Neuroinflammatory response to lipopolysaccharide is exacerbated in mice genetically deficient in cyclooxygenase-2

Background: Cyclooxygenases (COX)-1 and -2 are key mediators of the inflammatory response in the central nervous system. Since COX-2 is inducible by inflammatory stimuli, it has been traditionally considered as the most appropriate target for anti-inflammatory drugs. However, the specific roles of COX-1 and COX-2 in modulating a neuroinflammatory response are unclear. Recently, we demonstrated that COX-1 deficient mice show decreased neuroinflammatory response and neuronal damage in response to lipopolysaccharide (LPS).

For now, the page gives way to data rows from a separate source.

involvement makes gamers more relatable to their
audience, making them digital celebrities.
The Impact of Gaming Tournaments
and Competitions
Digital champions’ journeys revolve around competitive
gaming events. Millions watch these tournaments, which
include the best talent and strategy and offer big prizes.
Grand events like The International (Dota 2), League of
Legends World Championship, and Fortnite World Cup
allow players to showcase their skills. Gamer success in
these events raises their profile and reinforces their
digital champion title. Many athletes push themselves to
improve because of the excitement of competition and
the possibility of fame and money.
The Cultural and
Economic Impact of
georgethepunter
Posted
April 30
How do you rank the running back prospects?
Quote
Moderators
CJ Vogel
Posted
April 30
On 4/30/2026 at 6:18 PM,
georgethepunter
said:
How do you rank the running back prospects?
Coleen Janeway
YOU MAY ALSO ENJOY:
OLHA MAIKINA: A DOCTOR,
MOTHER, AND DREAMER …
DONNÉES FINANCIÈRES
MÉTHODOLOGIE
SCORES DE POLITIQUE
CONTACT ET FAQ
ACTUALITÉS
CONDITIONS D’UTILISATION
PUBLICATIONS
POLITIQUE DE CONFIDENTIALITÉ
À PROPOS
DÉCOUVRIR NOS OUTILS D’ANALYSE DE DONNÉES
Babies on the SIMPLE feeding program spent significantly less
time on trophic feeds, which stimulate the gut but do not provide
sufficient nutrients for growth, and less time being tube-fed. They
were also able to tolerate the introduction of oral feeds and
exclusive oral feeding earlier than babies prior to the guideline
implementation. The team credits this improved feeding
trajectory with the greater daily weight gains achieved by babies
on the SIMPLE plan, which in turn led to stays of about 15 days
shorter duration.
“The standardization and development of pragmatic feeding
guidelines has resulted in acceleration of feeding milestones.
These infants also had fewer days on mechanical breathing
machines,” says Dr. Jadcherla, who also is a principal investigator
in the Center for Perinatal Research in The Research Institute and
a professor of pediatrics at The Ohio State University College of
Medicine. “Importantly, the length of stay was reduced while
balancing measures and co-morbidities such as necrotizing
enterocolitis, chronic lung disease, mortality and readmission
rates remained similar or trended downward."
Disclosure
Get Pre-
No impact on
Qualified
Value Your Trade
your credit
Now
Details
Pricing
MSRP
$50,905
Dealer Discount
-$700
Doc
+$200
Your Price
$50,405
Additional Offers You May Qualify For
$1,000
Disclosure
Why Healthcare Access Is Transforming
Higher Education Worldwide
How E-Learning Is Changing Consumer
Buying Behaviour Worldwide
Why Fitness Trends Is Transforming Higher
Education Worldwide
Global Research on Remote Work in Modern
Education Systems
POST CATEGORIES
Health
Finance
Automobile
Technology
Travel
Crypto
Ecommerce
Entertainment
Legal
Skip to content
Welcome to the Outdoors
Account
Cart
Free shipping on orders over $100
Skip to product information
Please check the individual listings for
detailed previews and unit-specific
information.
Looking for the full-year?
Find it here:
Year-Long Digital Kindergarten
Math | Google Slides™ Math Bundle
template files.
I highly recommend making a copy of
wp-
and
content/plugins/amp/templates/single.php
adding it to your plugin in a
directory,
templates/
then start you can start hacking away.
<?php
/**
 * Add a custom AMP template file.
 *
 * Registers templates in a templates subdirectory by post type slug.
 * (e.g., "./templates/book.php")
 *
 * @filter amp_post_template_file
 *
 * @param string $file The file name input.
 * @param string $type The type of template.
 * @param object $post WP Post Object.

Methods: In this study, we investigated the role of COX-2 in the neuroinflammatory response to intracerebroventricular-injected LPS (5 mu g), a model of direct activation of innate immunity, using COX-2 deficient (COX-2(-/-)) and wild type (COX-2(+/+))mice, as well as COX-2(+/+) mice pretreated for 6 weeks with celecoxib, a COX-2 selective inhibitor. Results: Twenty-four hours after LPS injection, COX-2(-/-) mice showed increased neuronal damage, glial cell activation, mRNA and protein expression of markers of inflammation and oxidative stress, such as cytokines, chemokines, iNOS and NADPH oxidase. Brain protein levels of IL-1 beta, NADPH oxidase subunit p67(phox), and phosphorylated-signal transducer and activator of transcription 3 (STAT3) were higher in COX-2(-/-) and in celecoxib-treated mice, compared to COX-2(+/+) mice. The increased neuroinflammatory response in COX-2(-/-) mice was likely mediated by the upregulation of STAT3 and suppressor of cytokine signaling 3 (SOCS3). Conclusion: These results show that inhibiting COX-2 activity can exacerbate the inflammatory response to LPS, possibly by increasing glial cells activation and upregulating the STAT3 and SOCS3 pathways in the brain.